The Versatile Diffusion model (see Fig. 2) is a latent diffusion model with different pathways which allow us to condition the generation process on both text and image features to guide the reverse diffusion process. It is possible to provide CLIP-Vision, CLIP-Text, or both features as conditions in the reverse diffusion process. It is also possible to initialize the reverse diffusion with latent variables obtained from a particular image, rather than from a purely random distribution–this is the image-to-image pipeline that we will use to take advantage of our “initial guess” image from stage 1. The Versatile Diffusion model that we utilized in our framework was trained on the Laion2B-en32 dataset with \(512\times 512\) resolution images and corresponding captions. CLIP (Contrastive Language-Image Pre-training)29 is a multimodal model designed to assist in different tasks that involve natural language processing and computer vision. It is trained in a contrastive learning approach, where features gathered from images vs. text captions are projected onto separate latent spaces of identical dimensions: CLIP-V refers to the latent space for images and CLIP-T for captions. Similarity scores (e.g. cosine similarity) of the latent space projections for matching images and captions are optimized throughout training. CLIP is widely used as a feature extractor, due to its high representational capabilities. The CLIP network used in Versatile Diffusion is based on the transformer architecture (ViT-L/14) and pretrained on a large-scale contrastive task.

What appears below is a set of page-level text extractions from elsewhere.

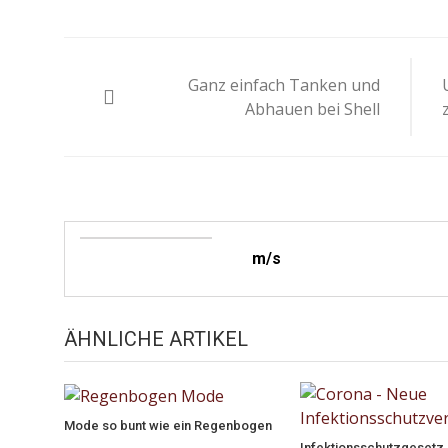
Beitragsnavigation
Ganz einfach Tanken und
Abhauen bei Shell
m/s
ÄHNLICHE ARTIKEL
Mode so bunt wie ein Regenbogen
Infektionsschutzgeset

In stage 2, we thus train two regression models, the first one between fMRI patterns and CLIP-Vision features (with \(257\times 768\)-dim extracted from the corresponding images where the first vector with 768-dim represents the category-related embedding and the remaining 256 embeddings represent the patches acquired from the images) and the second one between fMRI patterns and CLIP-Text features (\(77\times 768\)-dim extracted from the COCO captions associated with the corresponding images where the 77 embeddings correspond to the number of tokens given to the model as inputs). At testing time, we use the image-to-image pipeline of the latent diffusion model. First, we encode the image reconstructed with the VDVAE model (stage 1) with the AutoKL Encoder (after upsampling the image from \(64\times 64\) to \(512\times 512\)) and add noise to the latent vector for 37 steps of forward diffusion (corresponding to 75% of the 50 steps of full diffusion, which is a commonly used value in the image-to-image pipeline of LDMs). In this image-to-image pipeline, it is necessary to first add some amount of noise to the latent values using forward diffusion, since LDMs generate images via denoising using reverse diffusion (without noise on the image, the reverse diffusion step would end up with no change). Then, we feed this noisy latent as initialization to the diffusion model and denoise it for 37 steps while conditioning with the predicted CLIP-Vision and CLIP-Text features (stage 2). In every step of reverse diffusion, we use CLIP-Vision and CLIP-Text jointly in the double-guided diffusion pipeline of Versatile Diffusion, where the cross-attention matrices for both conditions are mixed through linear interpolation (with CLIP-Vision having a relative strength of 0.6 and CLIP-Text of 0.4). The diffusion result is passed through the AutoKL Decoder to produce our final \(512\times 512\) pixel reconstruction.

Results and analyses

Image reconstruction examples

Figure 3
figure 3

Examples of fMRI reconstructions from our Brain-Diffuser model. The first column is the groundtruth image (Test Image). The second column is generated by averaging the predicted latent variables over all 4 subjects seeing the same picture (Sub Avg). The remaining columns are for each individual subject (Sub1, Sub2, Sub5, Sub7).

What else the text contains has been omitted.